[Records drawn from a dataset]
# # # # # # #
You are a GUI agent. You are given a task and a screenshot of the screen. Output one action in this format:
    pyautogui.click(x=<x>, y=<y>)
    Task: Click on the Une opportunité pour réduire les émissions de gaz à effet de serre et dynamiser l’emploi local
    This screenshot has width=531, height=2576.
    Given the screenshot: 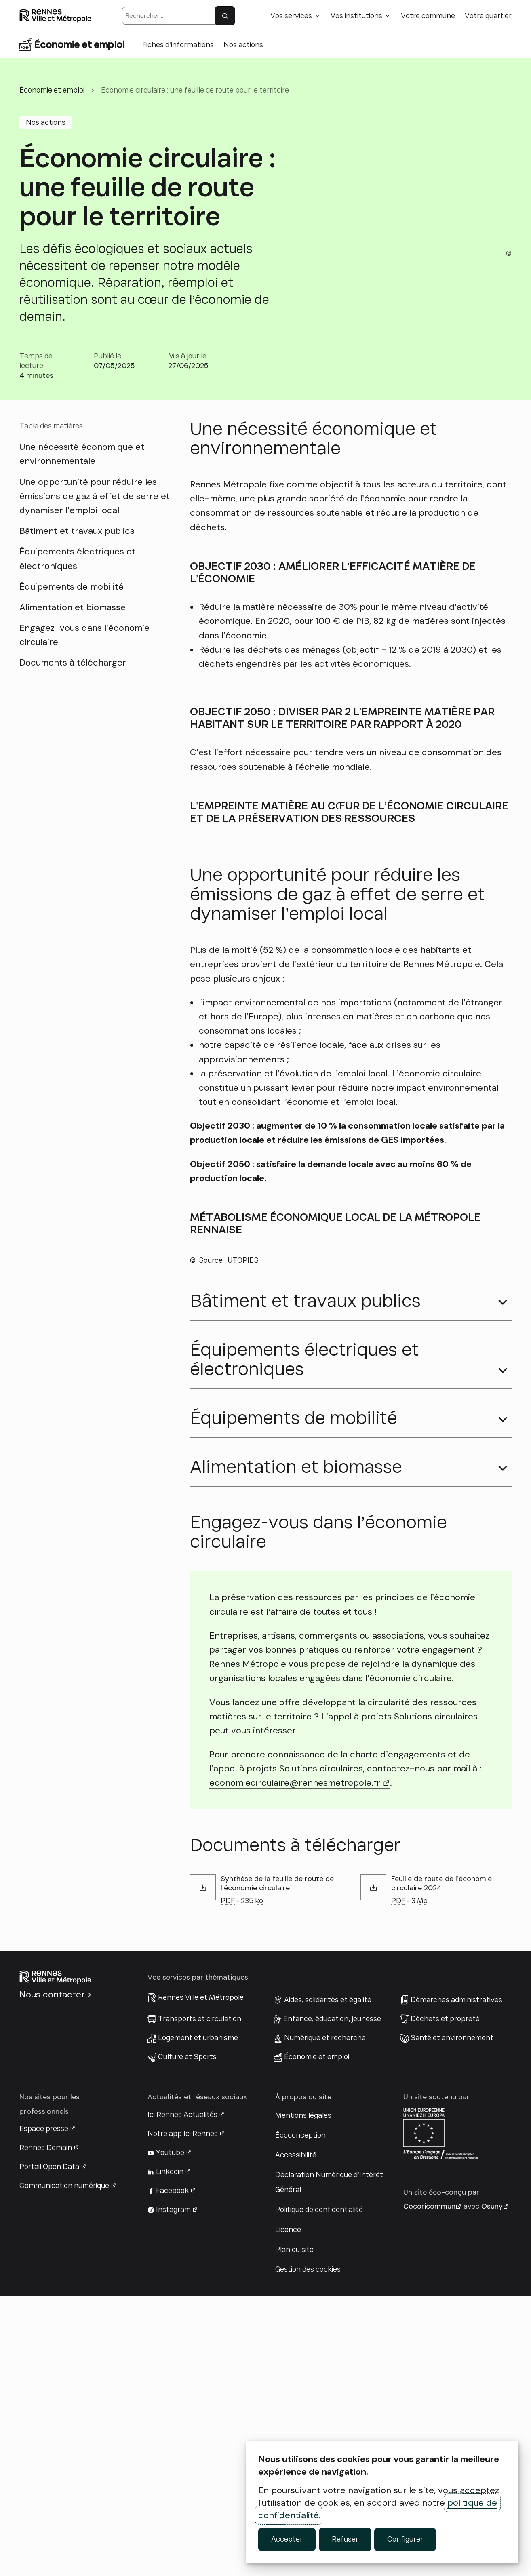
# # # # # # #
WHAT IS NEEDED
An exact copy of the lines from the one with "pyautogui.click(x=<x>, y=<y>)" through the end of the records: produce that and nothing more, leaving out the pictures.

RESPONSE
    pyautogui.click(x=<x>, y=<y>)
    Task: Click on the Une opportunité pour réduire les émissions de gaz à effet de serre et dynamiser l’emploi local
    This screenshot has width=531, height=2576.
    Given the screenshot: 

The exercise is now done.